On this model, some memes could be likened to a huge bull waiting to be let out
the gate and into a china shop.
I suspect memes act as living entities with strategies for survival and aren’t
simply replicators. As I use the word meme, I mean it
to be an accretion of mental energy that acts as if it has a life of its own.
This mental energy can spread through many minds or maybe it resides someplace
as yet unidentified. Whether or not this is strictly true is less important to
me than the fact this definition allows for insights and explanations
previously unavailable.
Once you allow a meme to escape the unimaginative straitjacket that has
kept meme theory bound for the last twenty-five years,
you can accept new explanations. In human affairs and parapsychology, as well
as in ordinary life, we finally have a tool to crack the nut, to explain which
was once considered unexplainable.
Memes as I use them are for the most part something that appears
independent of self, and shared by several minds.

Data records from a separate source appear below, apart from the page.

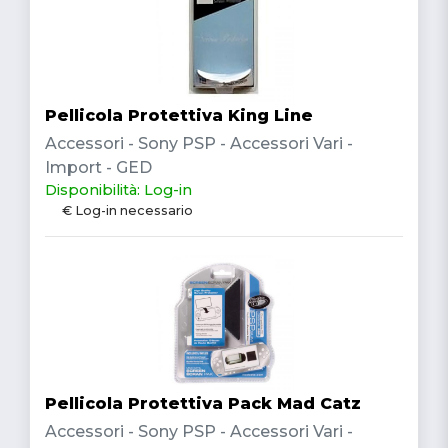
Pellicola Protettiva King Line
Accessori - Sony PSP - Accessori Vari -
Import - GED
Disponibilità: Log-in
€ Log-in necessario
Pellicola Protettiva Pack Mad Catz
Accessori - Sony PSP - Accessori Vari -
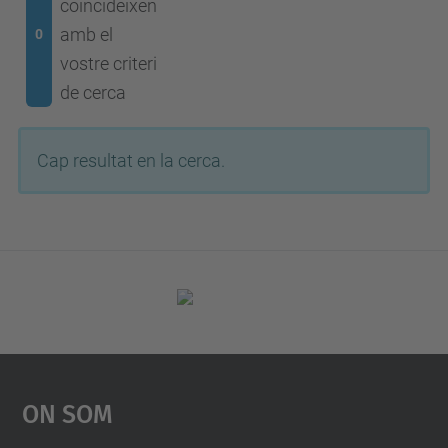
coincideixen
amb el
0
vostre criteri
de cerca
Cap resultat en la cerca.
On Som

However, we all have a sense
of self, an ego or superego that we create as we grow, which could be
considered our individual meme.
Many thinkers have a problem with the idea of a ‘group mind’ which
is understandable, or that memes can be anthropomorphised as having
characteristics to enable their survival. One approach to deflect this
criticism is to state they don’t have to be actually like this, but they act
as if they do. Same as flocking birds might not actually have a group mind but
they act as if they do.
There are experiments that seem to indicate the existence of group minds. I’ll
mention Richard Restak’s experiments with bees. His
work can be found in the journal Mind (No. 249), and has also been
featured in Howard Bloom’s The Lucifer Principle (page 140). Basically Restak showed that bees can anticipate future sources of
food despite quite complex mathematical computations. What he did was position
food at increasing distances away from the first site according to a
mathematical formula. The bees all went to the area they next expected food to
be at, but who or what was doing the calculations for them?
Basically a meme is a concept. It can be shared or held alone. Memes can have
favoured attachments just like molecules. Certain pairings can be more probable
than others. Memes are not just an explanation for the workings of human
affairs, but a way for things to find each other. With memes, man can find God,
a woman can find her mate, a customs officer can find a smuggler, and a hunter
can find his prey.
Another area memes make themselves problematic to academia is we can use them
to explain phenomena usually of a non-repeatable type. I think it was Arthur Koestler who postulated the existence of the library angel.
What he meant by this was how he often was looking for some information and
he’d open a book to the very page with the information he needed. Or he found a
useful book shelved wrongly but placed right where he happened to look. People
are known to open the Bible at a passage unusually apt to their interest. I’m
sure we’ve all had these coincidental experiences, and I doubt we could repeat
them for the sake of a scientific study, but memes can explain them.
Building Memes
How do memes work? Conscious and unconscious processes build memes. They aren’t
something you can usually identify, and to devolve them (or use them) seems to
work best when they happen unconsciously.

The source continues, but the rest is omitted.